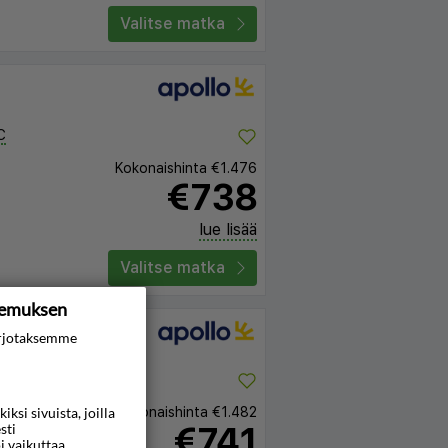
Valitse matka
C
Kokonaishinta
€1.476
€738
lue lisää
Valitse matka
kemuksen
rjotaksemme
C
Kokonaishinta
€1.482
si sivuista, joilla
€741
sti
i vaikuttaa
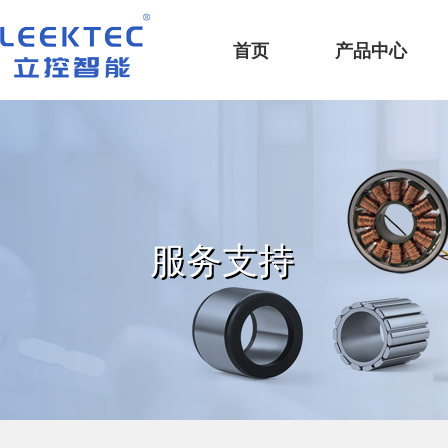
深圳市立控智能科技有限公司
首页
产品中心
服务支持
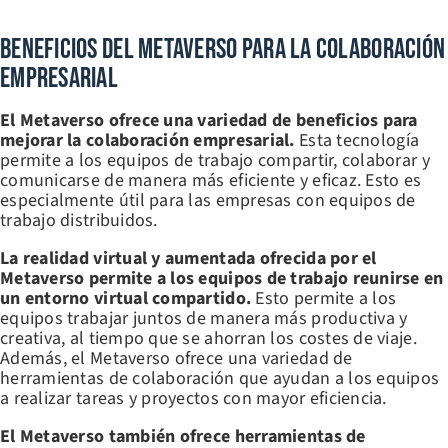
Beneficios Del Metaverso Para La Colaboración
Empresarial
El Metaverso ofrece una variedad de beneficios para
mejorar la colaboración empresarial.
Esta tecnología
permite a los equipos de trabajo compartir, colaborar y
comunicarse de manera más eficiente y eficaz. Esto es
especialmente útil para las empresas con equipos de
trabajo distribuidos.
La realidad virtual y aumentada ofrecida por el
Metaverso permite a los equipos de trabajo reunirse en
un entorno virtual compartido.
Esto permite a los
equipos trabajar juntos de manera más productiva y
creativa, al tiempo que se ahorran los costes de viaje.
Además, el Metaverso ofrece una variedad de
herramientas de colaboración que ayudan a los equipos
a realizar tareas y proyectos con mayor eficiencia.
El Metaverso también ofrece herramientas de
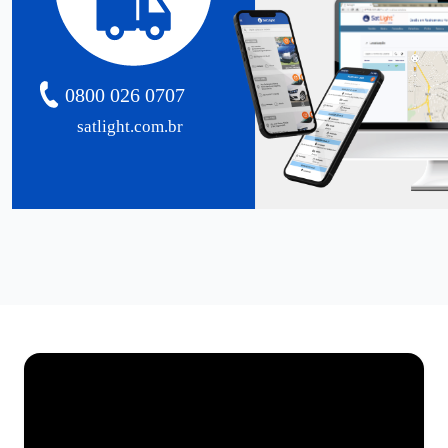
0800 026 0707
satlight.com.br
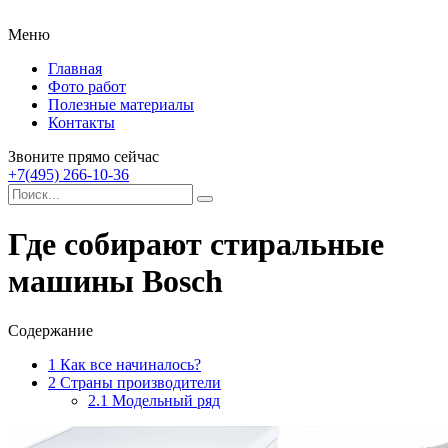
Меню
Главная
Фото работ
Полезные материалы
Контакты
Звоните прямо сейчас
+7(495) 266-10-36
Где собирают стиральные
машины Bosch
Содержание
1
Как все начиналось?
2
Страны производители
2.1
Модельный ряд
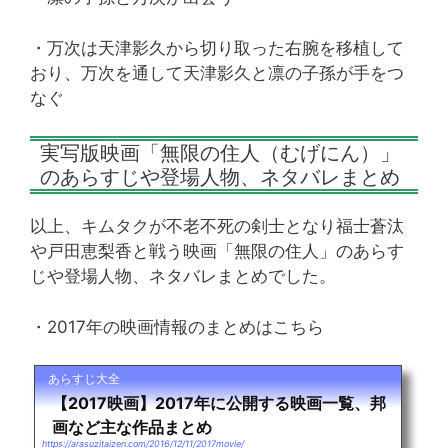
・万次は天津影久から切り取った右腕を移植して
おり、万次を通して天津影久と凛の子孫が手をつ
なぐ
実写版映画「無限の住人（むげにん）」
のあらすじや登場人物、ネタバレまとめ
以上、キムタクが不老不死の剣士となり福士蒼汰
や戸田恵梨香と戦う映画「無限の住人」のあらす
じや登場人物、ネタバレまとめでした。
・2017年の映画情報のまとめはこちら
あらすじ大全
【2017映画】2017年に公開する映画一覧、邦
画など主な作品まとめ
https://arasuzitaizen.com/2016/12/11/2017movie/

:: About this exercise ::
Transcribe each entry precisely as given, leaving the pictures out.

:: Response box ::
Valitse matka
C
Kokonaishinta
€1.476
€738
lue lisää
Valitse matka
kemuksen
rjotaksemme
C
Kokonaishinta
€1.482
si sivuista, joilla
€741
sti
i vaikuttaa
深圳市立控智能科技有限公司
首页
产品中心
服务支持
Beneficios Del Metaverso Para La Colaboración
Empresarial
El Metaverso ofrece una variedad de beneficios para
mejorar la colaboración empresarial.
Esta tecnología
permite a los equipos de trabajo compartir, colaborar y
comunicarse de manera más eficiente y eficaz. Esto es
especialmente útil para las empresas con equipos de
trabajo distribuidos.
La realidad virtual y aumentada ofrecida por el
Metaverso permite a los equipos de trabajo reunirse en
un entorno virtual compartido.
Esto permite a los
equipos trabajar juntos de manera más productiva y
creativa, al tiempo que se ahorran los costes de viaje.
Además, el Metaverso ofrece una variedad de
herramientas de colaboración que ayudan a los equipos
a realizar tareas y proyectos con mayor eficiencia.
El Metaverso también ofrece herramientas de
0800 026 0707
satlight.com.br
Меню
Главная
Фото работ
Полезные материалы
Контакты
Звоните прямо сейчас
+7(495) 266-10-36
Где собирают стиральные
машины Bosch
Содержание
1
Как все начиналось?
2
Страны производители
2.1
Модельный ряд
・万次は天津影久から切り取った右腕を移植して
おり、万次を通して天津影久と凛の子孫が手をつ
なぐ
実写版映画「無限の住人（むげにん）」
のあらすじや登場人物、ネタバレまとめ
以上、キムタクが不老不死の剣士となり福士蒼汰
や戸田恵梨香と戦う映画「無限の住人」のあらす
じや登場人物、ネタバレまとめでした。
・2017年の映画情報のまとめはこちら
あらすじ大全
【2017映画】2017年に公開する映画一覧、邦
画など主な作品まとめ
https://arasuzitaizen.com/2016/12/11/2017movie/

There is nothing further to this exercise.